TO DO -
Could every line of the listing be output exactly, with the pictures skipped?
§
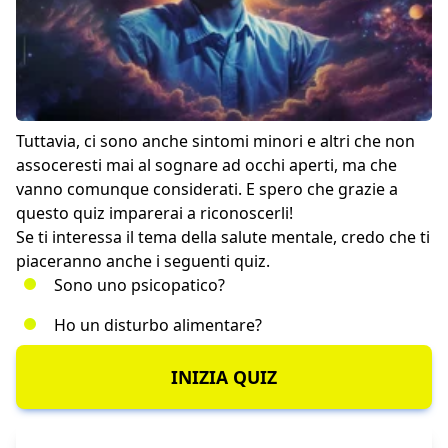
Tuttavia, ci sono anche sintomi minori e altri che non
assoceresti mai al sognare ad occhi aperti, ma che
vanno comunque considerati. E spero che grazie a
questo quiz imparerai a riconoscerli!
Se ti interessa il tema della salute mentale, credo che ti
piaceranno anche i seguenti quiz.
Sono uno psicopatico?
Ho un disturbo alimentare?
INIZIA QUIZ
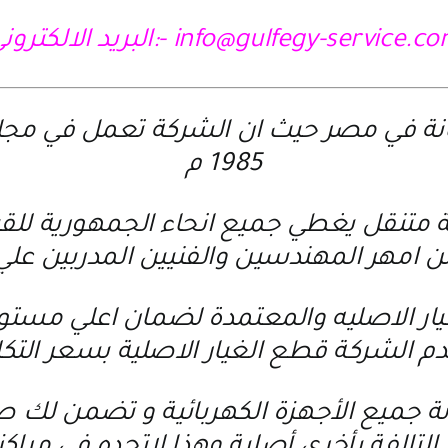
info@gulfegy-service.c
-:البريد الالكترون
نة في مصر حيث ان الشركة تعمل في مجال ص
1985 م
تنقل يغطي جميع انحاء الجمهورية للقيام
امهر المهندسين والفنيين المدربين علي
يار الاصليه والمعتمدة لضمان اعلي مستوي
م الشركة قطع الغيار الاصلية بسعر التك
ة جميع الأجهزة الكهربائية و تضمن لك صي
§
EXPECTED ANSWER -
Tuttavia, ci sono anche sintomi minori e altri che non
assoceresti mai al sognare ad occhi aperti, ma che
vanno comunque considerati. E spero che grazie a
questo quiz imparerai a riconoscerli!
Se ti interessa il tema della salute mentale, credo che ti
piaceranno anche i seguenti quiz.
Sono uno psicopatico?
Ho un disturbo alimentare?
INIZIA QUIZ
info@gulfegy-service.c
-:البريد الالكترون
نة في مصر حيث ان الشركة تعمل في مجال ص
1985 م
تنقل يغطي جميع انحاء الجمهورية للقيام
امهر المهندسين والفنيين المدربين علي
يار الاصليه والمعتمدة لضمان اعلي مستوي
م الشركة قطع الغيار الاصلية بسعر التك
ة جميع الأجهزة الكهربائية و تضمن لك صي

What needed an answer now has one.